Question

The width of a rectangle is 12 units. Can the perimeter (x) of the rectangle be 60 units when its length (y) is 18 units?

a) No, the rectangle cannot have x=60 and y=18 because x+y is less than 60.
b) No, the rectangle cannot have x=60 and y=18 because x+y is less than 24.
c) Yes, the rectangle can have x=60 and y=18 because x=12+28.
d) Yes, the rectangle can have x=60 and y=18 because x=24+24.

Answer 1

Yes, a rectangle with a width of 12 units can have a perimeter of 60 units when its length is 18 units because the perimeter formula P = 2l + 2w gives us P = 2(18) + 2(12), which equals 60 units.

Step-by-step explanation:

To determine if a rectangle with a width of 12 units can have a perimeter of 60 units when its length is 18 units, we need to use the formula for perimeter of a rectangle, which is:

P = 2l + 2w

Where P is the perimeter, l is the length, and w is the width.

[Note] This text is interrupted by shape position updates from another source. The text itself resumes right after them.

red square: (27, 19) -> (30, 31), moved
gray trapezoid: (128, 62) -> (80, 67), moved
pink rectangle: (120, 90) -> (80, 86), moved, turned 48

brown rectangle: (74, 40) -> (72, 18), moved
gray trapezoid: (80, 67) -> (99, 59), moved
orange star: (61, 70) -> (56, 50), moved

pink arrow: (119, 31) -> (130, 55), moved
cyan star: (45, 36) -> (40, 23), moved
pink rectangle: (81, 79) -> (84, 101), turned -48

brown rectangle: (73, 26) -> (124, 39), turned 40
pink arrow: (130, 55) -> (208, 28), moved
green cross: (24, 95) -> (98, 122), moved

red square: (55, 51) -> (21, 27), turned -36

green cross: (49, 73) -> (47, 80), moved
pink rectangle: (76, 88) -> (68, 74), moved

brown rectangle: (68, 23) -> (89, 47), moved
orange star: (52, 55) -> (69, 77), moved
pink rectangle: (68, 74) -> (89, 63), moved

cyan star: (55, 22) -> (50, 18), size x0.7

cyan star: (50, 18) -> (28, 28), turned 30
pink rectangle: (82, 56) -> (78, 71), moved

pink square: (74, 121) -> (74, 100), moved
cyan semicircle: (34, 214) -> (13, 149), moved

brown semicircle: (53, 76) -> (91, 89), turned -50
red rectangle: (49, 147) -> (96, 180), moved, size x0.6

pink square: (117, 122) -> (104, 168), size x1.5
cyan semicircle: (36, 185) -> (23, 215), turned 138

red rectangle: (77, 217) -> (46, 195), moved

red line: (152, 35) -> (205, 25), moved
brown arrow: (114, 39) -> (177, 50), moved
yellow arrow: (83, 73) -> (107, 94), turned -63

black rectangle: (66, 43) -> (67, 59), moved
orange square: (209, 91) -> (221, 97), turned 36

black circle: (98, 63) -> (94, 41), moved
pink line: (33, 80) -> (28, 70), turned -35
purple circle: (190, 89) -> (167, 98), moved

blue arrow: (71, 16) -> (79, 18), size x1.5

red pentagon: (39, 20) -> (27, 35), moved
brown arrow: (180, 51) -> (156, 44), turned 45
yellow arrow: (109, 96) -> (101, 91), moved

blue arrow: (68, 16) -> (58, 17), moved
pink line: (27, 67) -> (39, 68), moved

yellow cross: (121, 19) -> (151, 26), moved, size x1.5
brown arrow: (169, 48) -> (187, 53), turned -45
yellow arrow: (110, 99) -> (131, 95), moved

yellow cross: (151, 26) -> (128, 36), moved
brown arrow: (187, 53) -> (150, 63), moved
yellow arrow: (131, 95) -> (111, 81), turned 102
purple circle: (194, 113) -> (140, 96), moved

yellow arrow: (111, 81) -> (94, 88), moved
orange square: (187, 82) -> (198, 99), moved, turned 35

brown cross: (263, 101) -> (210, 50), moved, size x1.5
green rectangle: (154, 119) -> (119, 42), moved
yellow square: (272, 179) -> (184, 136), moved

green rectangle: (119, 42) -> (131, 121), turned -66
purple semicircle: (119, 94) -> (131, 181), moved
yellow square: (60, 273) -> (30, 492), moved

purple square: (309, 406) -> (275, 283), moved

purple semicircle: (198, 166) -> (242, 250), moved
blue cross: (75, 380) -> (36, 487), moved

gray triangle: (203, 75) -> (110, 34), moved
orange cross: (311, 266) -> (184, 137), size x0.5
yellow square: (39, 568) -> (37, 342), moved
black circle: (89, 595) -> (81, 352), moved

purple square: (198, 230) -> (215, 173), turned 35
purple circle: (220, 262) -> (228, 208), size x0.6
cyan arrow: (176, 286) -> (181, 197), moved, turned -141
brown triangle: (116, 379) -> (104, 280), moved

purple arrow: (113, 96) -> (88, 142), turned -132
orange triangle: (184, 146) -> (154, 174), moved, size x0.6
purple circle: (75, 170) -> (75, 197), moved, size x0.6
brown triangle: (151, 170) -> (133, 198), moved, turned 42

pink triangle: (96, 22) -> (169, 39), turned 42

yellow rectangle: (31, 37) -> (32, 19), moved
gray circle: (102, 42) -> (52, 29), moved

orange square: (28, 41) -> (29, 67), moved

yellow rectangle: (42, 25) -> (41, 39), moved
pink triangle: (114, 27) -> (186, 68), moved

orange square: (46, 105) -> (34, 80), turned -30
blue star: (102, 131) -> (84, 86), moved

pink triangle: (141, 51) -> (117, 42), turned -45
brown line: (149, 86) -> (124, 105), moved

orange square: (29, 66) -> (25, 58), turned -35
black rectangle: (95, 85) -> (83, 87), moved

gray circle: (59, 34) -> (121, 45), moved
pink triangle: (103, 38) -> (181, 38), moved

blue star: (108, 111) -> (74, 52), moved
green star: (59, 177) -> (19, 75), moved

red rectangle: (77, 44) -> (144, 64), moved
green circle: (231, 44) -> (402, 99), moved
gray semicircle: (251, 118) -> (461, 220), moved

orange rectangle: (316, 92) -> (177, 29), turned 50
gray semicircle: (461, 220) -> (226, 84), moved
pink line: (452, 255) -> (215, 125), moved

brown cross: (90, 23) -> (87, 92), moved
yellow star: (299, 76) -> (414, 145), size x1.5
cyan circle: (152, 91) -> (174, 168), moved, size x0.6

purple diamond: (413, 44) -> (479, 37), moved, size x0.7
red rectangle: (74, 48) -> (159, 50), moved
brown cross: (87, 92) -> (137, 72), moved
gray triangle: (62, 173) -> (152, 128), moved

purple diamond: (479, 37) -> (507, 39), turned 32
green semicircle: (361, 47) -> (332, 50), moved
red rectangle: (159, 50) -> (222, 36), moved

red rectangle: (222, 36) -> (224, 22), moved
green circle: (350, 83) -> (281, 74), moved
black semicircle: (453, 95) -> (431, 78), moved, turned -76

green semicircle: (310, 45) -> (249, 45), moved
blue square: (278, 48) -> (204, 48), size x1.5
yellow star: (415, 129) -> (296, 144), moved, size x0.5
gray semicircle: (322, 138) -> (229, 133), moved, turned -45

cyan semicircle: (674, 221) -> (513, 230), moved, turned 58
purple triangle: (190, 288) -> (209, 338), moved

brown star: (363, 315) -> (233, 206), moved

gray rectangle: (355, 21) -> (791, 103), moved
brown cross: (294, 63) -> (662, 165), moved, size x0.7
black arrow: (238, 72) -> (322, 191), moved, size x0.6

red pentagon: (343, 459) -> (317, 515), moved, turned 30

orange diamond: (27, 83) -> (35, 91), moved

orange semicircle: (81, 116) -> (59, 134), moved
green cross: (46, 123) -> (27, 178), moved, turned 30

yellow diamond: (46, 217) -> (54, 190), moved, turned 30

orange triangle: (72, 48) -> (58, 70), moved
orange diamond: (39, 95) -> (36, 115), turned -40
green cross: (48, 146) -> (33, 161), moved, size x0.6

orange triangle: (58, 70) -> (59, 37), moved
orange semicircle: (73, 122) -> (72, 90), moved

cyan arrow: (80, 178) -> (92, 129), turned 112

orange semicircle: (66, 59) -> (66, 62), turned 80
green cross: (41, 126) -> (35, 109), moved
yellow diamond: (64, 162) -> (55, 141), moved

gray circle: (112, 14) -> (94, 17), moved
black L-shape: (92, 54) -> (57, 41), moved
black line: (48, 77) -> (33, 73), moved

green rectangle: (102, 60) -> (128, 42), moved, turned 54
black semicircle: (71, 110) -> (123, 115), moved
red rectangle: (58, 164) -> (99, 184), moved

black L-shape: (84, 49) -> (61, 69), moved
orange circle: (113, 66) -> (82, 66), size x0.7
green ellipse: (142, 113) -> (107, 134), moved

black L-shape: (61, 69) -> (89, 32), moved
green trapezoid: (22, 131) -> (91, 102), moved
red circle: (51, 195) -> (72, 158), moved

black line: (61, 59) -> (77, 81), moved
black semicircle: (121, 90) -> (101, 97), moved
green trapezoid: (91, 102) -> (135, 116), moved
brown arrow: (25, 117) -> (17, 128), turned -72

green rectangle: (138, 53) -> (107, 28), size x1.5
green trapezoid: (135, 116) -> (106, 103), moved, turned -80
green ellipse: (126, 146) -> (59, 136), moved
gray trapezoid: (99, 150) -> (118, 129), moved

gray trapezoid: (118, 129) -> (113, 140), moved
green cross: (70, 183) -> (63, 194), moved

Using the given width (w) of 12 units and length (l) of 18 units, we can calculate the perimeter:

P = 2(18) + 2(12)

P = 36 + 24

P = 60 units

Therefore, the answer is d) Yes, the rectangle can have x=60 and y=18 because the perimeter is the sum of twice the length plus twice the width, which amounts to 60 units in this case.